Source information:
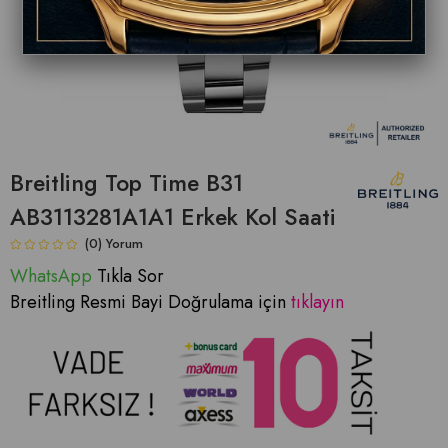
Breitling Top Time B31
AB3113281A1A1 Erkek Kol Saati
(0)
WhatsApp
T
ıkla Sor
Breitling Resmi Bayi Doğrulama için
tıklayın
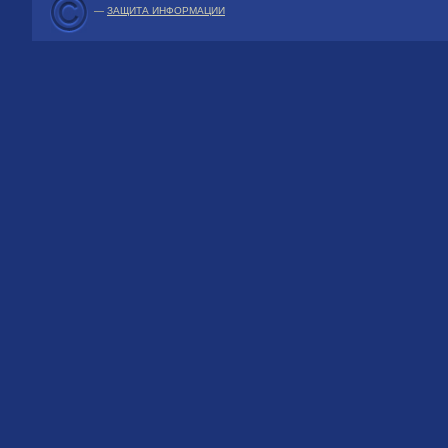
—
ЗАЩИТА ИНФОРМАЦИИ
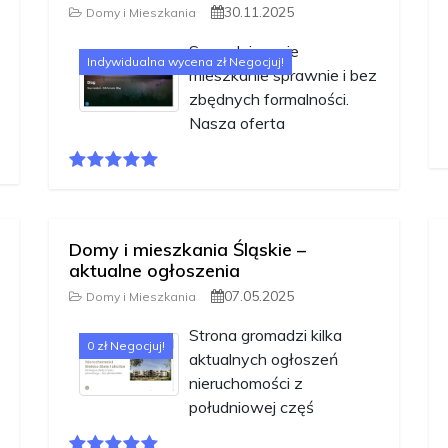
30.11.2025
Domy i Mieszkania
Sprzedaj swoje
Indywidualna wycena zł Negocjuj!
mieszkanie sprawnie i bez
zbędnych formalności.
Nasza oferta
Domy i mieszkania Śląskie –
aktualne ogłoszenia
07.05.2025
Domy i Mieszkania
Strona gromadzi kilka
0 zł Negocjuj!
aktualnych ogłoszeń
nieruchomości z
południowej częś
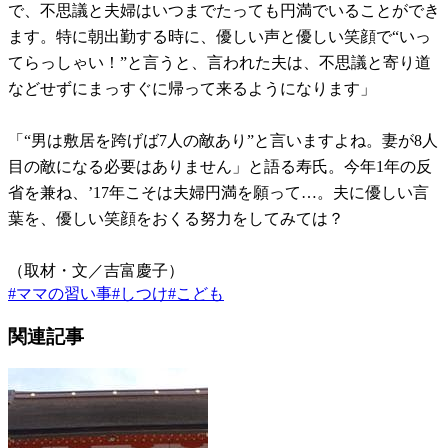
で、不思議と夫婦はいつまでたっても円満でいることができ
ます。特に朝出勤する時に、優しい声と優しい笑顔で“いっ
てらっしゃい！”と言うと、言われた夫は、不思議と寄り道
などせずにまっすぐに帰って来るようになります」
「“男は敷居を跨げば7人の敵あり”と言いますよね。妻が8人
目の敵になる必要はありません」と語る寿氏。今年1年の反
省を兼ね、’17年こそは夫婦円満を願って…。夫に優しい言
葉を、優しい笑顔をおくる努力をしてみては？
（取材・文／吉富慶子）
#
ママの習い事
#
しつけ
#
こども
関連記事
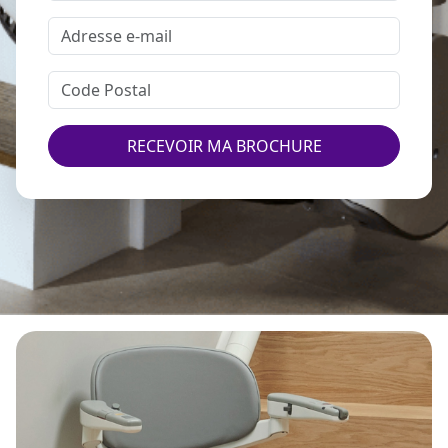
RECEVOIR MA BROCHURE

What needs to be done: Write the material out again word for word and omit any images.

Exercise solution:
Breitling Top Time B31
AB3113281A1A1 Erkek Kol Saati
(0)
WhatsApp
T
ıkla Sor
Breitling Resmi Bayi Doğrulama için
tıklayın
—
ЗАЩИТА ИНФОРМАЦИИ
30.11.2025
Domy i Mieszkania
Sprzedaj swoje
Indywidualna wycena zł Negocjuj!
mieszkanie sprawnie i bez
zbędnych formalności.
Nasza oferta
Domy i mieszkania Śląskie –
aktualne ogłoszenia
07.05.2025
Domy i Mieszkania
Strona gromadzi kilka
0 zł Negocjuj!
aktualnych ogłoszeń
nieruchomości z
południowej częś
で、不思議と夫婦はいつまでたっても円満でいることができ
ます。特に朝出勤する時に、優しい声と優しい笑顔で“いっ
てらっしゃい！”と言うと、言われた夫は、不思議と寄り道
などせずにまっすぐに帰って来るようになります」
「“男は敷居を跨げば7人の敵あり”と言いますよね。妻が8人
目の敵になる必要はありません」と語る寿氏。今年1年の反
省を兼ね、’17年こそは夫婦円満を願って…。夫に優しい言
葉を、優しい笑顔をおくる努力をしてみては？
（取材・文／吉富慶子）
#
ママの習い事
#
しつけ
#
こども
関連記事
RECEVOIR MA BROCHURE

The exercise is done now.